Personalized Care with DPP4i/SGLT2i Strategy as Initial-Line in the Management of Type 2 Diabetes Mellitus with Cardiovascular Risk: DELPHI Statement

Author(s): Rakesh Kumar Sahay, Manash Baruah, Prakash Keswani, Sanjeev Phatak, Manoj Chawla, Basavaraj G Sooragonda, Ashutosh Kakkad, Narendra Chouksey, Krishnaprasad Korukonda

Background: Type 2 diabetes mellitus (T2DM) is a highly prevalent metabolic disorder in Asian-Indians owning to distinct phenotypic traits including impaired Insulin sensitivity and resistance, necessitating personalized management to avoid progression towards cardiometabolicbased chronic disease (CMBCD) or complications.

Objective: To develop Consensus on the Indian perspective for management of T2DM with high cardiovascular (CV) risk by a National Expert panel.

Methods: A steering committee (n=6) developed DELPHI statements using a Knowledge, Attitude, and Perception questionnaire while analyzing the literature review and responses from a National panel (n=152) utilizing AHRQ criteria defined evidence strength and quality. A Likert scale assessed panel responses, with ≥70% of Steering committee agreement documented for clinical recommendations as DELPHI statement.

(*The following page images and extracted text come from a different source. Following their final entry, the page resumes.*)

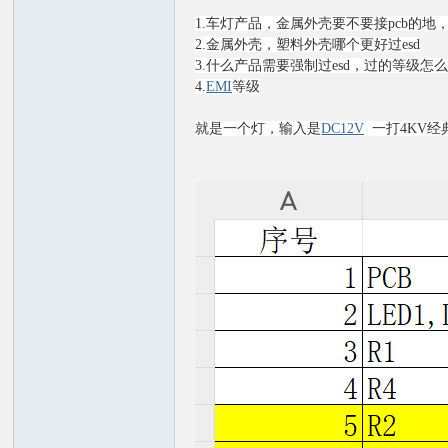
1.车灯产品，金属外壳要不要接pcb的地
2.金属外壳，塑料外壳哪个更好过esd
3.什么产品需要强制过esd，过的等级
4.
EMI
等级
火
就是一个灯，输入是
DC12V
一打4KV经
电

Results: National panel (n=152) emphasized need for early add-on strategies for T2DM patients, as half of the patients present with macrovascular complications. Panel agreed on personalizing treatment being crucial, especially for uncontrolled patients, geriatrics, young patients, and those with additional risk factors or microvascular complications. Favourable risk-benefit profile and clinical outcomes with DPP4 inhibitors & SGLT2 inhibitors combination makes it relevant for early use in T2DM cases including those with ASCVD, heart failure, older and obese individuals who are not controlled on metformin.

Conclusion: Need for personalized care strategies combining DPP4i and SGLT2i for T2DM patients with risk stratification score for CMBCD development or progression as highlighted by the CGM studies to avoid the risk of Glycemic variability and/or Hypoglycemia.